Stored data entries:
=-=-=

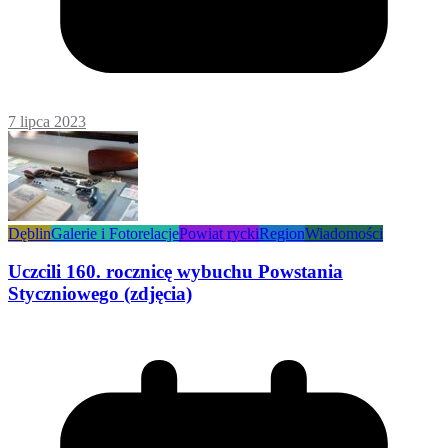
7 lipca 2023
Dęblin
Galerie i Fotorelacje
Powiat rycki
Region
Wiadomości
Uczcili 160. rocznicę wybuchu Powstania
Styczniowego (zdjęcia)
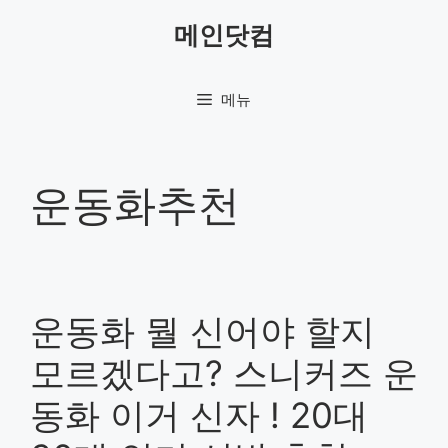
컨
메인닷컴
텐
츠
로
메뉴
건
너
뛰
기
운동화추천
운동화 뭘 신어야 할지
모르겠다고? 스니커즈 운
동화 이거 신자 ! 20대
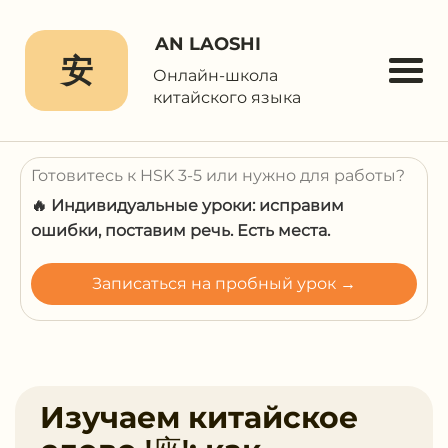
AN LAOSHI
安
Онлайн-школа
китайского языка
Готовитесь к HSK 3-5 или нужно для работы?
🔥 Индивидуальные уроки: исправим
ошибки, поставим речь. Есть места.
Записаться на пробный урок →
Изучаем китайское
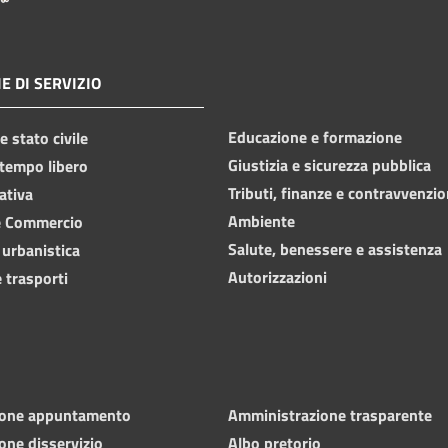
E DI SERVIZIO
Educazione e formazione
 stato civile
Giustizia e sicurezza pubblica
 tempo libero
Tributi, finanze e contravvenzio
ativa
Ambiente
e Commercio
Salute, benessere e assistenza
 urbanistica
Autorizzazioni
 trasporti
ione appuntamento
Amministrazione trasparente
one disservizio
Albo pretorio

=-=-=

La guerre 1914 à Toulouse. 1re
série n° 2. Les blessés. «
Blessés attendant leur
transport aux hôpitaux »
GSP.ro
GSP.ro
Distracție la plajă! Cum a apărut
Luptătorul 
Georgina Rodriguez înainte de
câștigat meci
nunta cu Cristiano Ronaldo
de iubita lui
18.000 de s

=-=-=

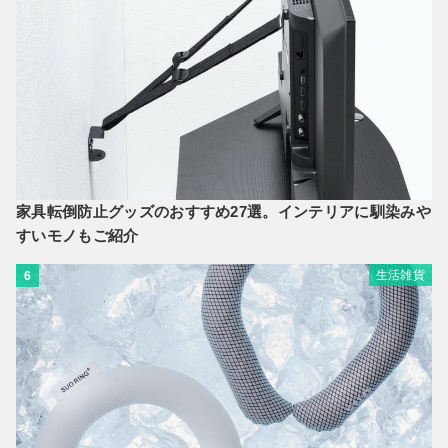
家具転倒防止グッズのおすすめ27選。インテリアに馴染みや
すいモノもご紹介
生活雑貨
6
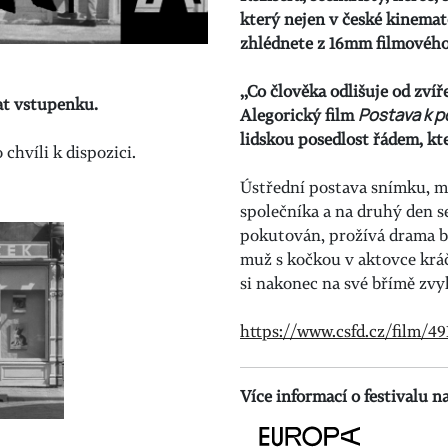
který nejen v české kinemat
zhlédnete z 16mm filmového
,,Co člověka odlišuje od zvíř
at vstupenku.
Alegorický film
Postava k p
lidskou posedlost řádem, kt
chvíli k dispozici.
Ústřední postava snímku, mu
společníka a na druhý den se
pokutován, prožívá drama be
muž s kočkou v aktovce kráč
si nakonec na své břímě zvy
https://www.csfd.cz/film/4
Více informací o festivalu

=-=-=

- [What the task asks]: From the entries above, extract only the lines running from the one containing "chvíli k dispozici." through the one containing "Více informací o festivalu", inclusive.

- [Solution to the exercise]:
chvíli k dispozici.
Ústřední postava snímku, mu
společníka a na druhý den se
pokutován, prožívá drama be
muž s kočkou v aktovce kráč
si nakonec na své břímě zvy
https://www.csfd.cz/film/4
Více informací o festivalu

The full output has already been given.